Subsequent to the question being asked the IETF has proposed an answer to this question with RFC6555, a.k.a. Happy Eyeballs.
The pertinent point being the client and server may both have IPv4 and IPv6 but a hop in between may not so it is impossible to reliably predict which path will work.
You should let the system-wide configuration decide thanks to getaddrinfo(). Just like Java does. Asking every single application to try to cater for every single possible IPv6 (mis)configuration is really not scalable! In case of a misconfiguration it is much more intuitive to the user if all or none applications break.
On the other hand you want to try to log annoying delays and time-outs profusely, so users can quickly identify what to blame. Just like every other delays ideally, including (very common) DNS time-outs.
This talk has the solution.
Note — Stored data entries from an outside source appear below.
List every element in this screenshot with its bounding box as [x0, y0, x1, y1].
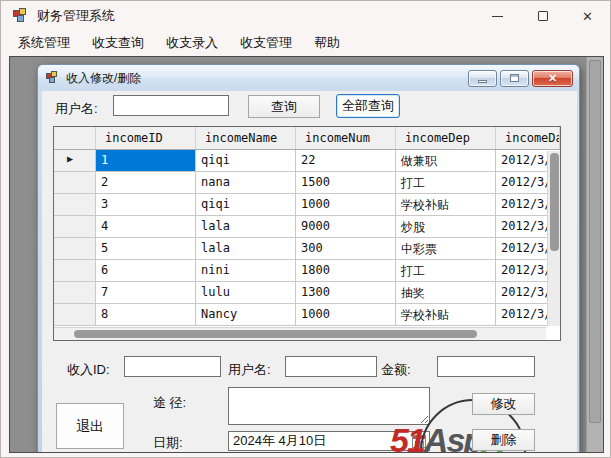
child-restore-icon [510, 74, 519, 82]
table-row: 3qiqi1000学校补贴2012/3/2 [54, 194, 560, 216]
grid-corner-cell[interactable] [54, 127, 96, 149]
grid-horizontal-scrollbar-thumb[interactable] [74, 330, 477, 338]
child-close-button[interactable]: ✕ [532, 70, 573, 87]
table-row: 6nini1800打工2012/3/2 [54, 260, 560, 282]
grid-cell[interactable]: 3 [96, 194, 196, 215]
child-minimize-button[interactable] [468, 70, 497, 87]
close-icon: ✕ [582, 10, 593, 23]
grid-cell[interactable]: 6 [96, 260, 196, 281]
child-titlebar[interactable]: 收入修改/删除 ✕ [38, 65, 579, 91]
grid-cell[interactable]: 打工 [396, 172, 496, 193]
minimize-button[interactable] [475, 1, 520, 31]
maximize-button[interactable] [520, 1, 565, 31]
main-titlebar: 财务管理系统 ✕ [1, 1, 610, 31]
calendar-icon[interactable] [412, 435, 426, 448]
grid-horizontal-scrollbar[interactable] [54, 327, 546, 340]
child-window-title: 收入修改/删除 [66, 70, 141, 87]
grid-cell[interactable]: 4 [96, 216, 196, 237]
date-picker[interactable]: 2024年 4月10日 [228, 431, 430, 451]
grid-cell[interactable]: lala [196, 216, 296, 237]
grid-cell[interactable]: 做兼职 [396, 150, 496, 171]
grid-cell[interactable]: Nancy [196, 304, 296, 325]
grid-cell[interactable]: 1000 [296, 194, 396, 215]
grid-header-row: incomeIDincomeNameincomeNumincomeDepinco… [54, 127, 560, 150]
grid-cell[interactable]: 1000 [296, 304, 396, 325]
grid-row-header[interactable] [54, 282, 96, 303]
grid-column-header[interactable]: incomeName [196, 127, 296, 149]
grid-vertical-scrollbar-thumb[interactable] [550, 153, 559, 251]
menu-item-income-query[interactable]: 收支查询 [83, 31, 153, 55]
grid-cell[interactable]: nana [196, 172, 296, 193]
amount-input[interactable] [437, 356, 535, 377]
child-client-area: 用户名: 查询 全部查询 incomeIDincomeNameincomeNum… [42, 91, 577, 453]
window-controls: ✕ [475, 1, 610, 31]
grid-row-header[interactable] [54, 216, 96, 237]
exit-button[interactable]: 退出 [56, 403, 124, 449]
mdi-vertical-scrollbar-thumb[interactable] [589, 60, 601, 423]
grid-cell[interactable]: 22 [296, 150, 396, 171]
table-row: 7lulu1300抽奖2012/3/2 [54, 282, 560, 304]
minimize-icon [492, 16, 503, 17]
grid-cell[interactable]: qiqi [196, 150, 296, 171]
grid-row-header[interactable] [54, 194, 96, 215]
grid-row-header[interactable] [54, 238, 96, 259]
menu-item-help[interactable]: 帮助 [305, 31, 349, 55]
child-minimize-icon [478, 80, 487, 83]
income-id-label: 收入ID: [67, 361, 110, 379]
grid-cell[interactable]: 5 [96, 238, 196, 259]
grid-cell[interactable]: 1 [96, 150, 196, 171]
grid-row-header[interactable] [54, 172, 96, 193]
grid-cell[interactable]: 1300 [296, 282, 396, 303]
form-username-input[interactable] [285, 356, 377, 377]
way-input[interactable] [228, 387, 430, 425]
amount-label: 金额: [381, 361, 411, 379]
grid-cell[interactable]: 1500 [296, 172, 396, 193]
grid-cell[interactable]: 1800 [296, 260, 396, 281]
grid-column-header[interactable]: incomeNum [296, 127, 396, 149]
table-row: 4lala9000炒股2012/3/1 [54, 216, 560, 238]
grid-cell[interactable]: 打工 [396, 260, 496, 281]
grid-cell[interactable]: 炒股 [396, 216, 496, 237]
grid-row-header[interactable] [54, 260, 96, 281]
grid-cell[interactable]: 7 [96, 282, 196, 303]
grid-cell[interactable]: 8 [96, 304, 196, 325]
menu-item-income-manage[interactable]: 收支管理 [231, 31, 301, 55]
app-icon-part [17, 15, 24, 22]
grid-cell[interactable]: 学校补贴 [396, 194, 496, 215]
child-restore-button[interactable] [500, 70, 529, 87]
query-username-label: 用户名: [55, 100, 98, 118]
grid-cell[interactable]: lulu [196, 282, 296, 303]
grid-cell[interactable]: nini [196, 260, 296, 281]
grid-cell[interactable]: qiqi [196, 194, 296, 215]
query-username-input[interactable] [113, 95, 229, 116]
grid-vertical-scrollbar[interactable] [547, 151, 560, 326]
grid-cell[interactable]: lala [196, 238, 296, 259]
child-close-icon: ✕ [548, 72, 557, 85]
table-row: 8Nancy1000学校补贴2012/3/2 [54, 304, 560, 326]
menu-item-income-entry[interactable]: 收支录入 [157, 31, 227, 55]
grid-cell[interactable]: 300 [296, 238, 396, 259]
grid-row-header[interactable]: ▶ [54, 150, 96, 171]
query-button[interactable]: 查询 [248, 95, 320, 118]
grid-cell[interactable]: 中彩票 [396, 238, 496, 259]
mdi-area: 收入修改/删除 ✕ 用户名: 查询 全部查询 incomeIDincomeNa [9, 56, 604, 453]
query-all-button[interactable]: 全部查询 [336, 94, 400, 118]
menubar: 系统管理 收支查询 收支录入 收支管理 帮助 [9, 31, 602, 55]
app-icon-part [19, 8, 26, 15]
grid-row-header[interactable] [54, 304, 96, 325]
grid-cell[interactable]: 抽奖 [396, 282, 496, 303]
table-row: 2nana1500打工2012/3/2 [54, 172, 560, 194]
grid-cell[interactable]: 学校补贴 [396, 304, 496, 325]
maximize-icon [538, 11, 548, 21]
menu-item-system-manage[interactable]: 系统管理 [9, 31, 79, 55]
grid-column-header[interactable]: incomeDate [496, 127, 560, 149]
grid-cell[interactable]: 9000 [296, 216, 396, 237]
grid-column-header[interactable]: incomeDep [396, 127, 496, 149]
grid-column-header[interactable]: incomeID [96, 127, 196, 149]
grid-cell[interactable]: 2 [96, 172, 196, 193]
modify-button[interactable]: 修改 [472, 393, 535, 415]
delete-button[interactable]: 删除 [472, 429, 535, 451]
close-button[interactable]: ✕ [565, 1, 610, 31]
income-id-input[interactable] [124, 356, 221, 377]
mdi-vertical-scrollbar[interactable] [586, 57, 603, 452]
To summarize;
Sometimes there are problems with either DNS lookups or the subsequent connection to the resolved address
You don't want to wait for connecting to an IPv6 address to timeout before connecting to the IPv4 address, or vice versa
You don't want to wait for a lookup for an AAAA record to timeout before looking for an A record or vice versa
You don't want to stall while waiting for both AAAA and A records before attempting to connect with whichever record you get back first.
The solution is to lookup AAAA and A records simultaneously and independently, and to connect independently to the resolved addresses. Use whatever connection succeeds first.
The easiest way to do this is to allow the networking API do it for you using connect-by-name networking APIs. For example, in Java:
InetSocketAddress socketAddress = new InetSocketAddress("www.example.com", 80);
SocketChannel channel = SocketChannel.open(socketAddress);
channel.write(buffer);
The slide notes say at this point:
Here we make an opaque object called an InetSocketAddress from a host
and port, and then when we open that SocketChannel, that can complete
under the covers, doing whatever is necessary, without the
application ever seeing an IP address.
Windows also has connect-by-name APIs. I don’t have code fragments for
those here.
Now, I’m not saying that all implementations of these APIs necessarily
do the right thing today, but if applications are using these APIs,
then the implementations can be improved over time.
The di!erence with getaddrinfo() and similar APIs is that they
fundamentally can’t be improved over time. The API definition is that
they return you a full list of addresses, so they have to wait until
they have that full list to give you. There’s no way getaddrinfo can
return you a partial list and then later give you some more.
Some ideas:
Allow the user to specify the preference on a per-site basis.
Try IPv4 first.
Attempt IPv6 in parallel upon the first connection.
On subsequent connections, use IPv6 if the connection was successful previously.
I say to try IPv4 first because that is the protocol which is better established and tested.